══ ENTRIES SUPPLIED

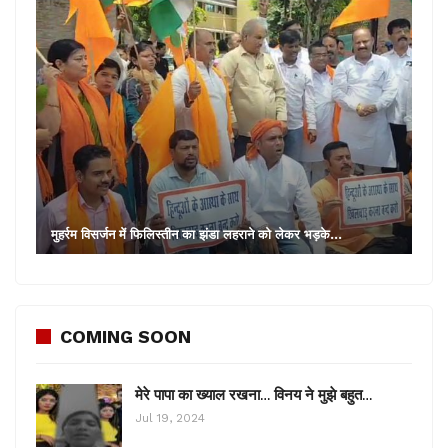
मुहर्रम विसर्जन में फिलिस्तीन का झंडा लहराने को लेकर भड़के…
COMING SOON
मेरे पापा का ख्याल रखना… विनय ने मुझे बहुत…
Jul 19, 2024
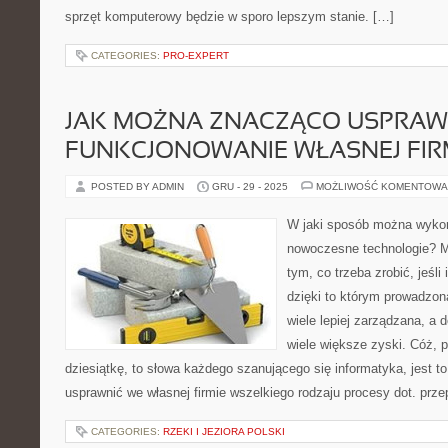
sprzęt komputerowy będzie w sporo lepszym stanie. […]
CATEGORIES:
PRO-EXPERT
JAK MOŻNA ZNACZĄCO USPRAW
FUNKCJONOWANIE WŁASNEJ FIR
POSTED BY ADMIN
GRU - 29 - 2025
MOŻLIWOŚĆ KOMENTOWA
W jaki sposób można wyko
nowoczesne technologie? 
tym, co trzeba zrobić, jeśli 
dzięki to którym prowadzon
wiele lepiej zarządzana, a 
wiele większe zyski. Cóż,
dziesiątkę, to słowa każdego szanującego się informatyka, jest 
usprawnić we własnej firmie wszelkiego rodzaju procesy dot. prze
CATEGORIES:
RZEKI I JEZIORA POLSKI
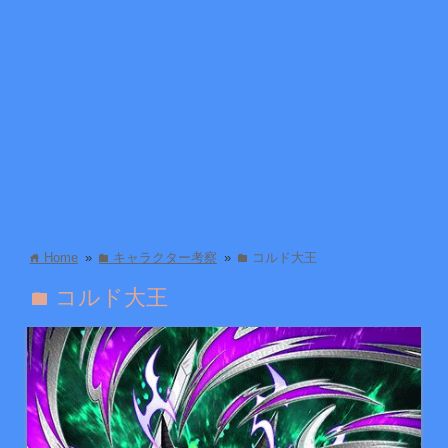
Home
»
キャラクター考察
»
コルド大王
home
folder
folder
コルド大王
folder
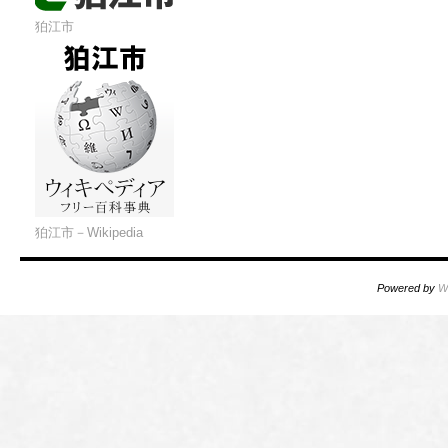
狛江市
狛江市－Wikipedia
Powered by
W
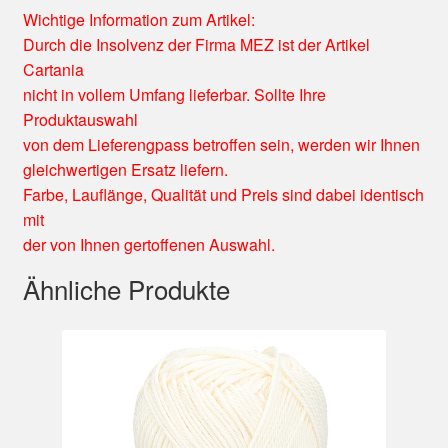
Wichtige Information zum Artikel:
Durch die Insolvenz der Firma MEZ ist der Artikel
Cartania
nicht in vollem Umfang lieferbar. Sollte Ihre
Produktauswahl
von dem Lieferengpass betroffen sein, werden wir Ihnen
gleichwertigen Ersatz liefern.
Farbe, Lauflänge, Qualität und Preis sind dabei identisch
mit
der von Ihnen gertoffenen Auswahl.
Ähnliche Produkte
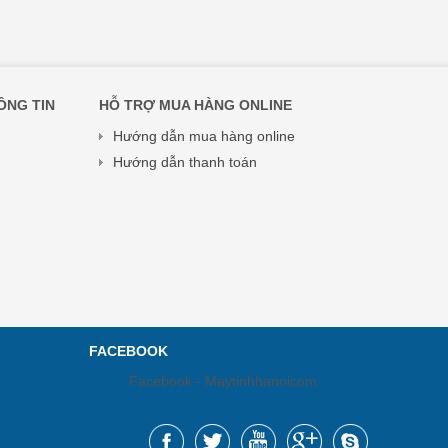
ÔNG TIN
HỖ TRỢ MUA HÀNG ONLINE
Hướng dẫn mua hàng online
Hướng dẫn thanh toán
FACEBOOK
Facebook - Maytinhhanoicom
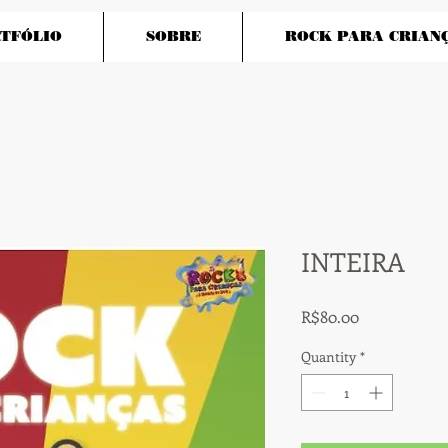
TFÓLIO
SOBRE
ROCK PARA CRIAN
INTEIRA
Price
R$80.00
Quantity
*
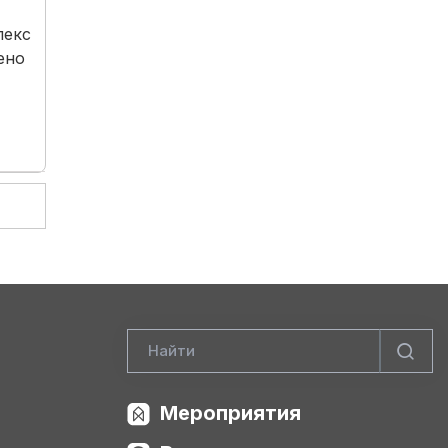
лекс
ено
Мероприятия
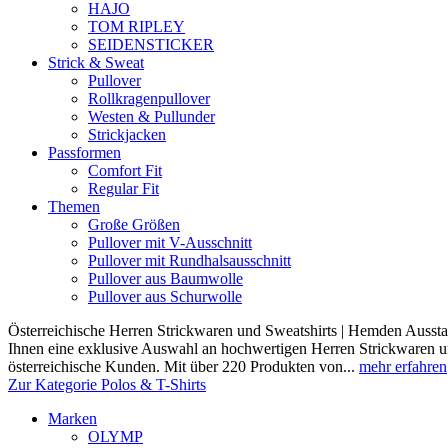
HAJO
TOM RIPLEY
SEIDENSTICKER
Strick & Sweat
Pullover
Rollkragenpullover
Westen & Pullunder
Strickjacken
Passformen
Comfort Fit
Regular Fit
Themen
Große Größen
Pullover mit V-Ausschnitt
Pullover mit Rundhalsausschnitt
Pullover aus Baumwolle
Pullover aus Schurwolle
Österreichische Herren Strickwaren und Sweatshirts | Hemden Ausstat
Ihnen eine exklusive Auswahl an hochwertigen Herren Strickwaren und
österreichische Kunden. Mit über 220 Produkten von...
mehr erfahren
Zur Kategorie Polos & T-Shirts
Marken
OLYMP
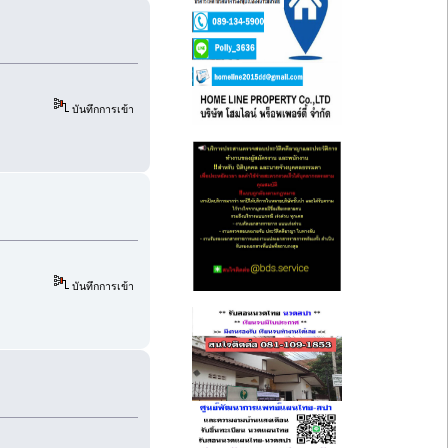
บันทึกการเข้า
บันทึกการเข้า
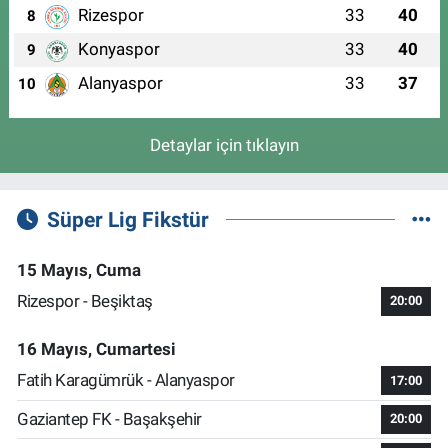
Rizespor
33
40
8
Konyaspor
33
40
9
Alanyaspor
33
37
10
Detaylar için tıklayın
Süper Lig Fikstür
15 Mayıs, Cuma
Rizespor - Beşiktaş
20:00
16 Mayıs, Cumartesi
Fatih Karagümrük - Alanyaspor
17:00
Gaziantep FK - Başakşehir
20:00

════

WHAT YOU HAVE TO DO -> Only the lines above from the one with "Farbe, Lauflänge, Qualität" to the one with "Strickjacken" should be printed, both included and exactly as written; no picture belongs in the copy.

REPLY TO THE TASK ->
Farbe, Lauflänge, Qualität und Preis sind dabei identisch
mit
der von Ihnen gertoffenen Auswahl.
Ähnliche Produkte
ÔNG TIN
HỖ TRỢ MUA HÀNG ONLINE
Hướng dẫn mua hàng online
Hướng dẫn thanh toán
FACEBOOK
Facebook - Maytinhhanoicom
TFÓLIO
SOBRE
ROCK PARA CRIAN
INTEIRA
Price
R$80.00
Quantity
*
лекс
ено
Мероприятия
HAJO
TOM RIPLEY
SEIDENSTICKER
Strick & Sweat
Pullover
Rollkragenpullover
Westen & Pullunder
Strickjacken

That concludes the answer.